Trachtenkapelle: Andrè Waignein, Air for winds
 
Votum: Wir feiern Gottesdienst im Namen des Vaters und des Sohnes und des Heiligen Geistes. (Amen.)
Gruß: Der Herr sei mit euch (...und mit deinem Geist.)
 
Eingangslied: Meine Zeit steht in deinen Händen (EG 644,1-3)
 
Psalm: Ps 126 in moderner Fassung (NL 962.2)
Als der Ewige Zions Geschick wendete,
war es, als träumten wir:
Da füllte Lachen unseren Mund
und Jubel unsere Zunge.
Da sagten sie unter den Nationen:
Großes hat der Ewige an ihnen getan.
Großes hat der Ewige an uns getan,
wir sind es, die sich freuen!
Wende, Ewiger, unser Geschick,
wie du Flüsse im Negeb wiederbringst.
Die mit Tränen säen –
mit Jubel werden sie ernten.
Da gehen sie, sie gehen und weinen
und tragen den Beutel zum Säen.
Da kommen sie, kommen mit Jubel
und tragen ihre Garben.
Ehre sei dem Vater...
 
Eingangsgebet:
Gott, du gibst Leben,
hältst unsere Zeit in deinen Händen.
In deiner Ewigkeit ist alles aufgehoben:
Das Schöne und das Schwere,
die Nacht und der Morgen, die Tränen und die Freude.

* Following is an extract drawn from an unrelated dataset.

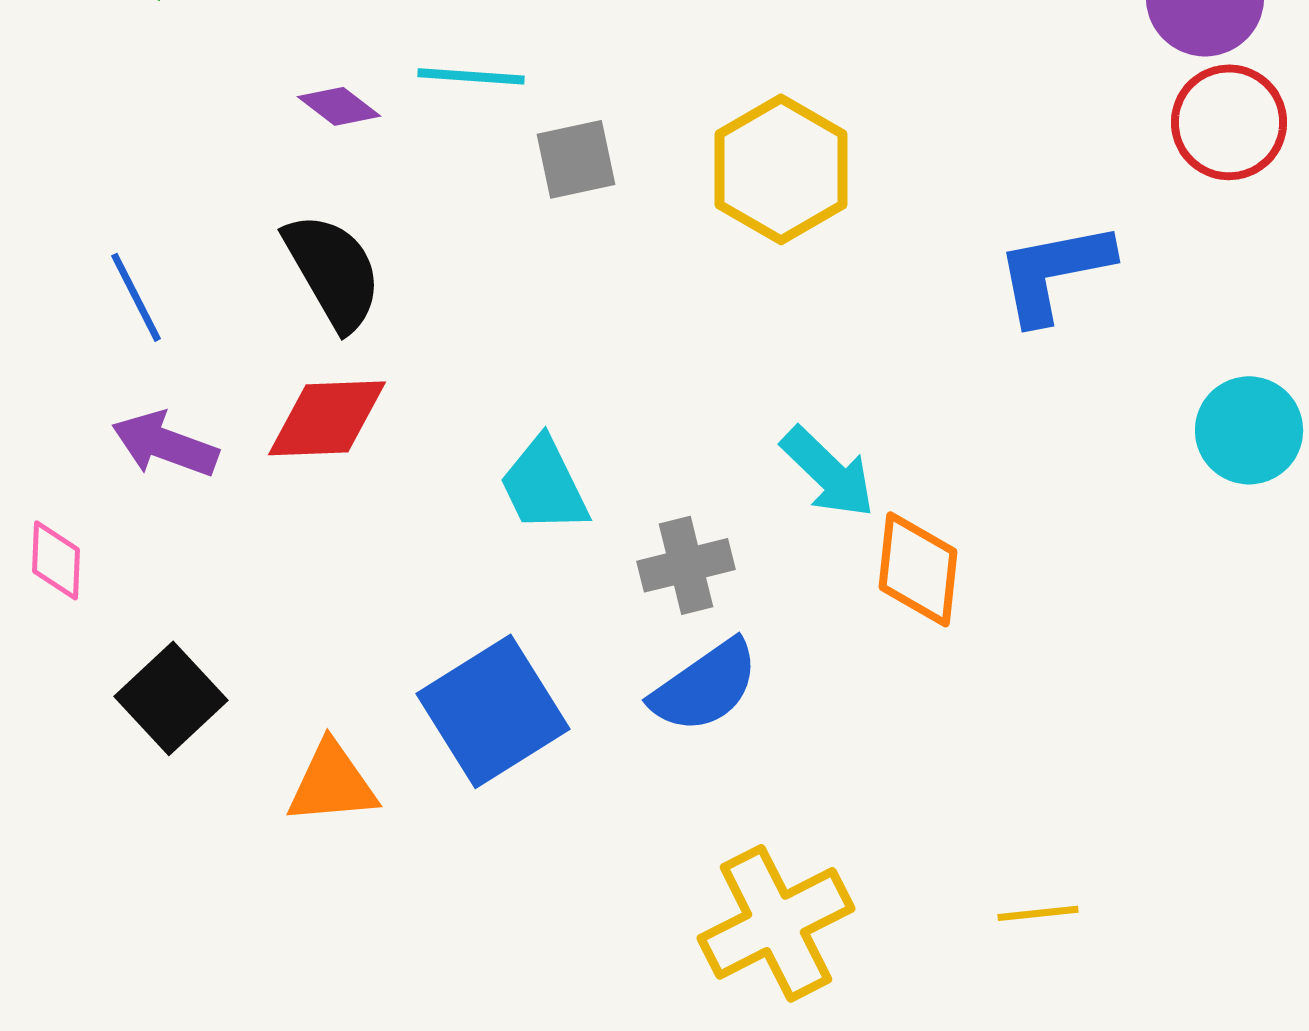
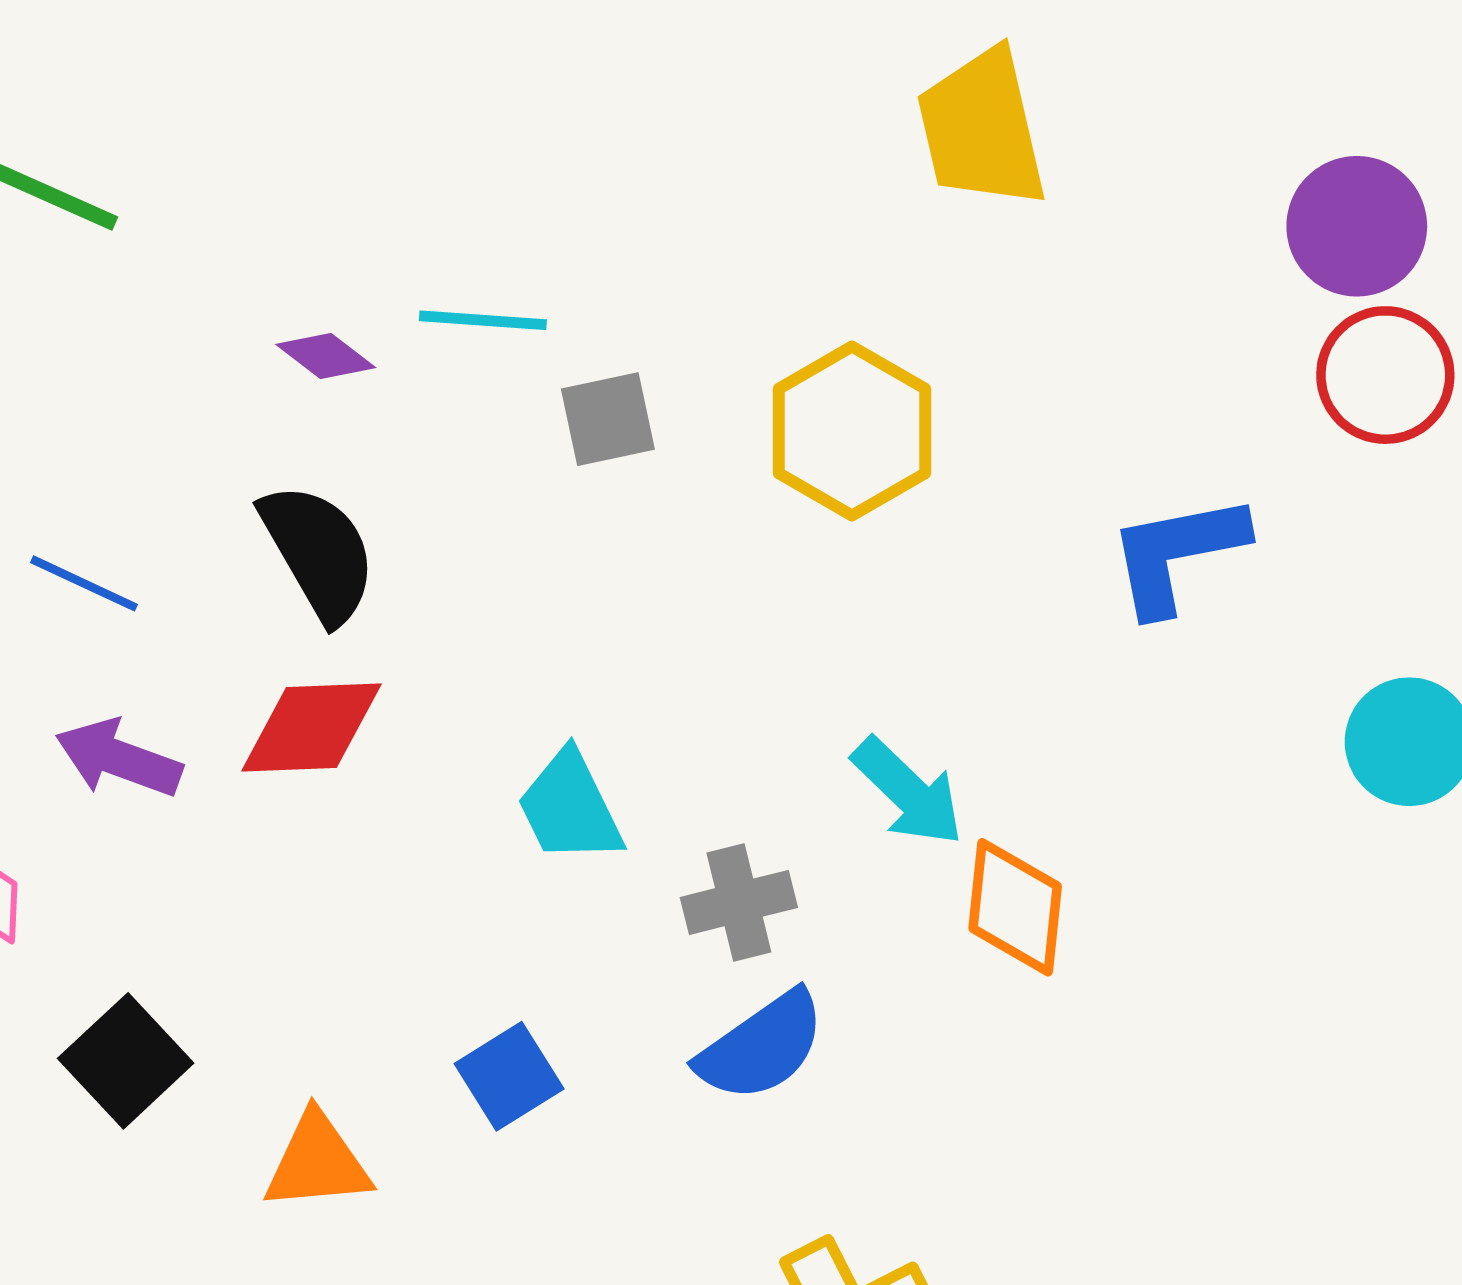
blue line: (136, 297) -> (84, 583), turned -38
blue square: (493, 711) -> (509, 1076), size x0.6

Wir bitten dich: Schenke Geduld im Warten,
Träume, die trösten
und Hoffnung auf deine Verheißung.
Mit allen, die glauben, warten wir auf deinen neuen Himmel und deine neue Erde, wo es kein Leid und keine Tränen mehr gibt. Durch Jesus Christus, unseren Herrn und den Heiligen Geist.
(Amen)
 
Lesung: Offb 21,1-5 (BasisBibel):
1Dann sah ich einen neuen Himmel
und eine neue Erde.
Denn der erste Himmel und die erste Erde
sind vergangen,
und das Meer ist nicht mehr da.
2Und ich sah die heilige Stadt: das neue Jerusalem.
Sie kam von Gott aus dem Himmel herab –
für die Hochzeit bereit wie eine Braut,
die sich für ihren Mann geschmückt hat.
3Und ich hörte eine laute Stimme vom Thron her rufen:
»Sieh her: Gottes Wohnung ist bei den Menschen!
Er wird bei ihnen wohnen,
und sie werden seine Völker sein.
Gott selbst wird als ihr Gott bei ihnen sein.
4Er wird jede Träne abwischen von ihren Augen.
Es wird keinen Tod und keine Trauer mehr geben,
kein Klagegeschrei und keinen Schmerz.
Denn was früher war, ist vergangen.«
5Der auf dem Thron saß, sagte:
»Ich mache alles neu.«
 
Lied: Herr, deine Liebe (EG 653,1-4)
 
PREDIGT zu Psalm 147,3 + Kintsugi
Heute am Ewigkeitssonntag werden wir mit unserer Vergänglichkeit konfrontiert.
Wir erinnern uns an Menschen, die wir verloren haben. In diesem Jahr – oder auch schon lange vorher.
Das Leben mit ihnen und ihr Verlust hat Spuren in uns hinterlassen.
Auf manches schauen wir mit einem Lächeln zurück. Da gibt es schöne Erinnerungen an gemeinsam Erlebtes. Wir haben voneinander gelernt und das Gelernte bleibt kostbar in unserem Wissensschatz. Wir haben Liebe erfahren und gegeben – und das ist so wertvoll, dass es uns weiterträgt und erfüllt – auch noch nach einem Abschied.
Vielleicht ist aber auch Erschöpfung da, weil wir den anderen durch eine lange Krankheit begleitet haben. Oder der Schock sitzt uns noch in unseren Gliedern, weil der Tod so plötzlich und unvermittelt traf, dass wir es immer noch nicht recht fassen können.
Wir verspüren Trauer, über den verlorenen Menschen, über verpasste Gelegenheiten, Ungesagtes, das nicht mehr nachgeholt werden kann.
Manchmal mischt sich auch Erleichterung darunter, weil ein schwerer Weg zu Ende gegangen ist – und Dankbarkeit, weil wir noch alles tun und mitgeben konnten, was uns wichtig war.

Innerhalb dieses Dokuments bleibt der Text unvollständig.